D'autre part, l'une des spécificités de la défense réside dans le fait que les étrangers ne veulent pas être le client de lancement d'un produit. Ils n'achètent que ce qui est déjà utilisé par le client national. C'est pourquoi le rôle de soutien des armées à nos actions à l'exportation est fondamental. Nous apprécions tout particulièrement les prêts de matériels pour des démonstrations à l'étranger, ainsi que la participation à des missions à l'étranger, sous réserve que les coûts laissés à la charge des industriels soient raisonnables, notamment pour les PME.
Les deux derniers documents de l'EMA-RI devraient apporter une meilleure cohérence des procédures et réglementations de mise à disposition des moyens des armées aux industries de défense, mais il ne faudrait pas que l'application à la lettre de ces réglementations génère une rigidité excessive du dispositif, nuisible aux industriels, notamment les PME de la défense. Il faut en fait comprendre que les prix de ces interventions vont considérablement augmenter.

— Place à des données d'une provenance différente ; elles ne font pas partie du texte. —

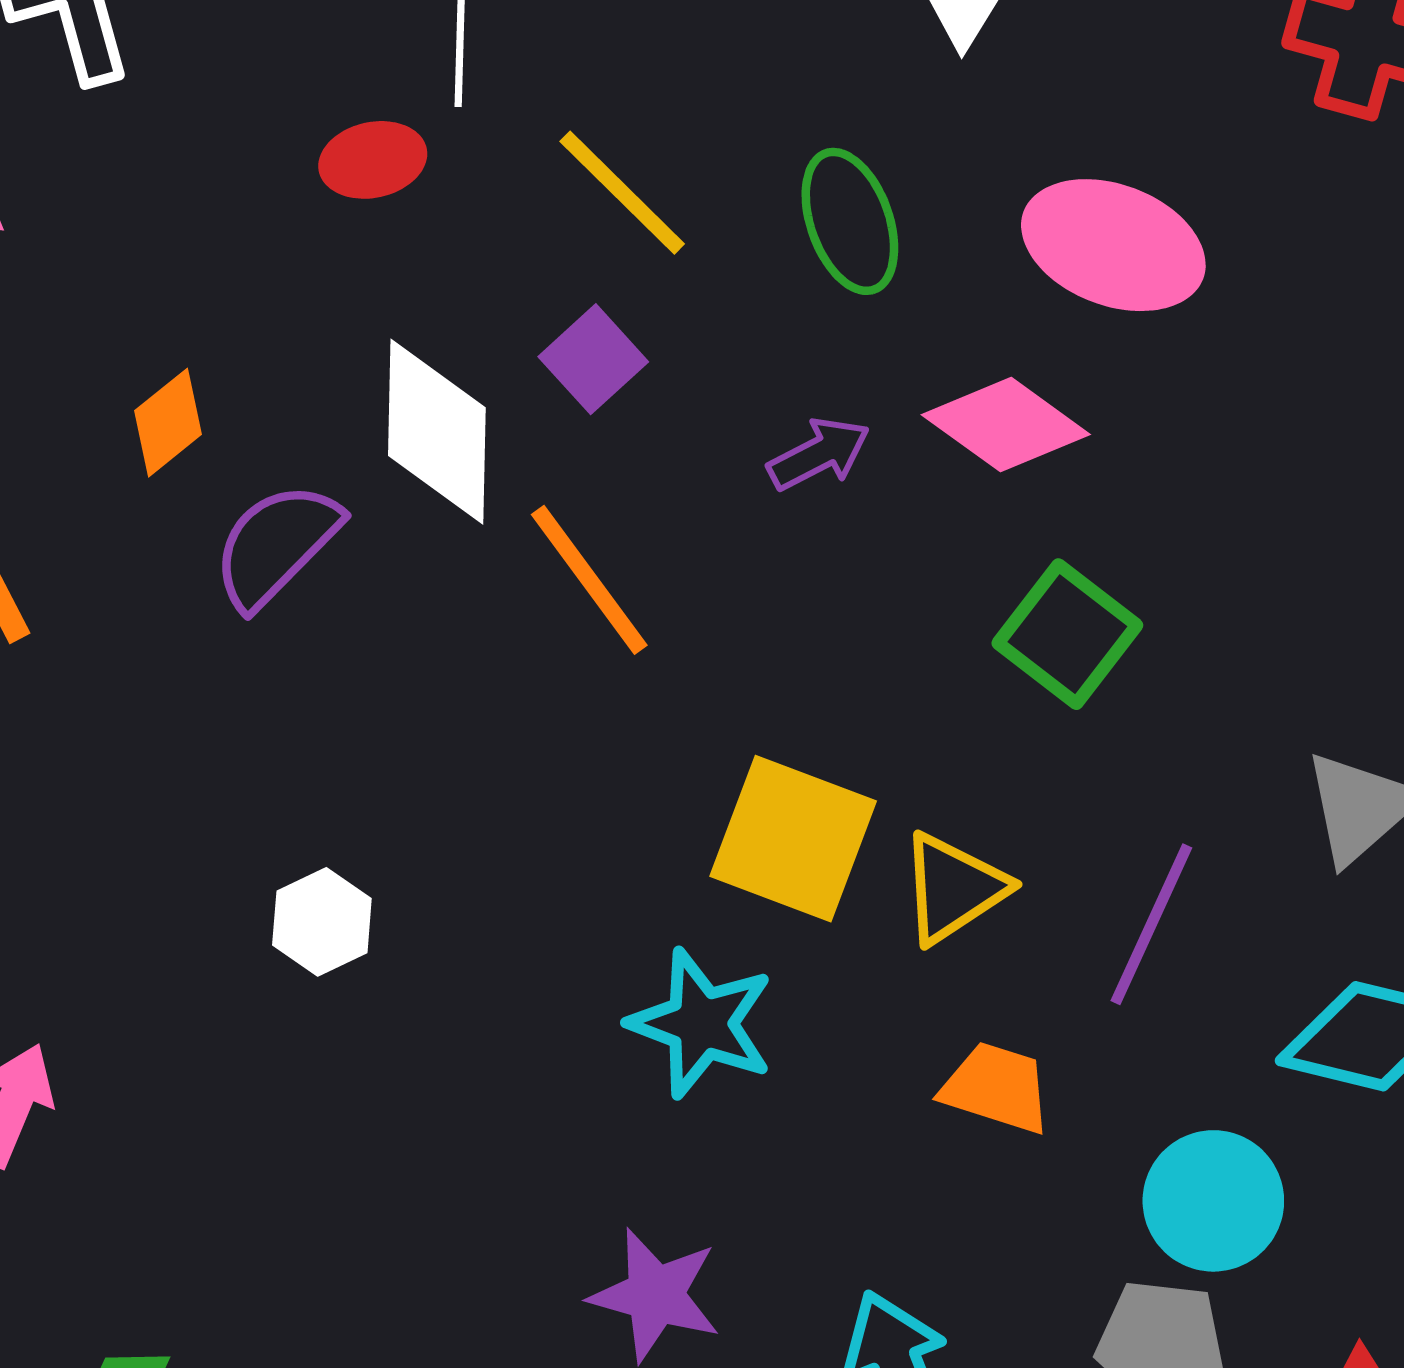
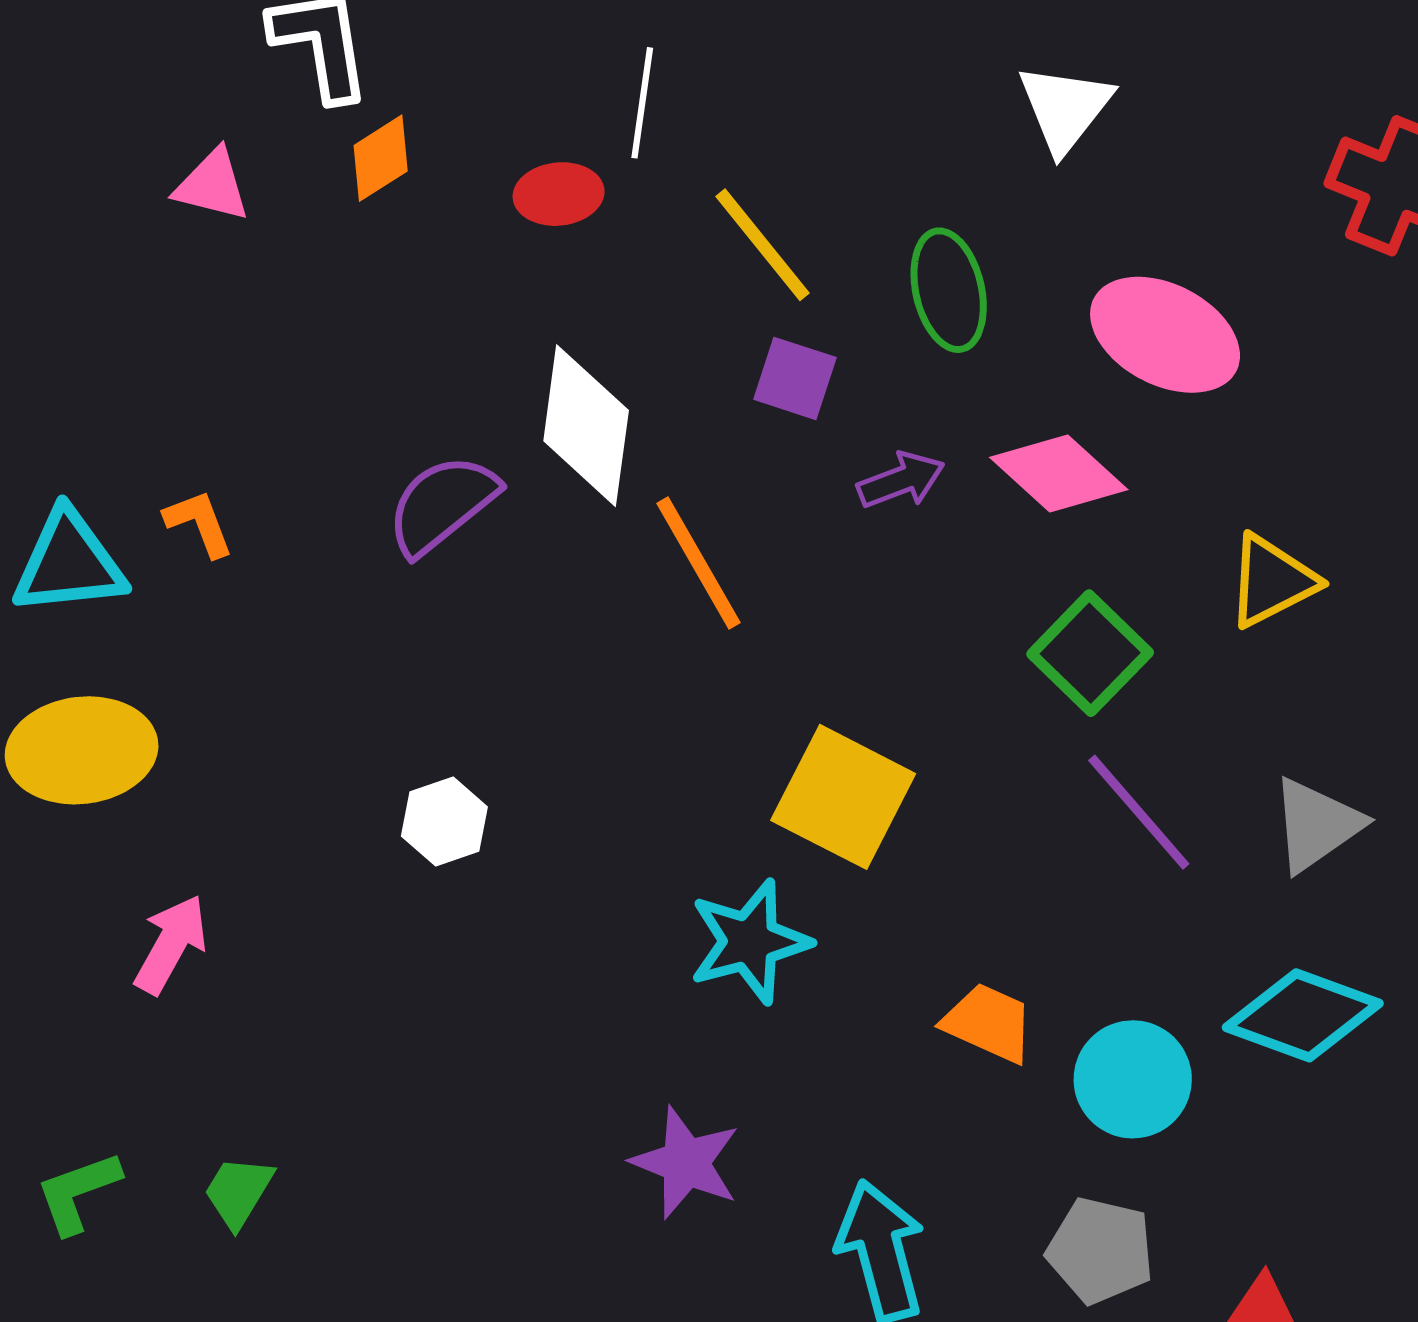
purple square: (593, 359) -> (795, 378), moved, turned -36
orange diamond: (168, 423) -> (381, 158), moved
yellow triangle: (953, 888) -> (1272, 581), moved
purple line: (1151, 924) -> (1139, 812), moved, turned -72
cyan star: (701, 1023) -> (750, 942), turned 30
cyan circle: (1213, 1201) -> (1133, 1079), moved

D'autre part, le CIDEF recommande et appelle de ses voeux depuis assez longtemps la création, au sein des armées, d'une cellule apte à assurer la présentation des équipements utilisés en opération, comme le font les Britanniques. On s'est rendu compte, à l'usage, qu'un certain nombre de présentations de matériel, surtout dans le domaine terrestre, étaient ratées, dont des présentations importantes à la presse, l'état-major n'ayant pas mis les meilleures compétences en ligne pour assurer la démonstration. Lors de l'Eurosatory, l'année dernière, Caesar a fait trois fois long feu, les militaires l'utilisant étant équipés d'AuF1 et ne connaissant pas ce matériel. Devant la presse étrangère, c'est du meilleur effet !
Les Britanniques sont très efficaces dans ce domaine : c'est une brigade spécialisée qui réalise les démonstrations ; elle s'entraîne dans cette optique, et soutient les industriels régulièrement. Si on le fait artisanalement, on manque d'efficacité.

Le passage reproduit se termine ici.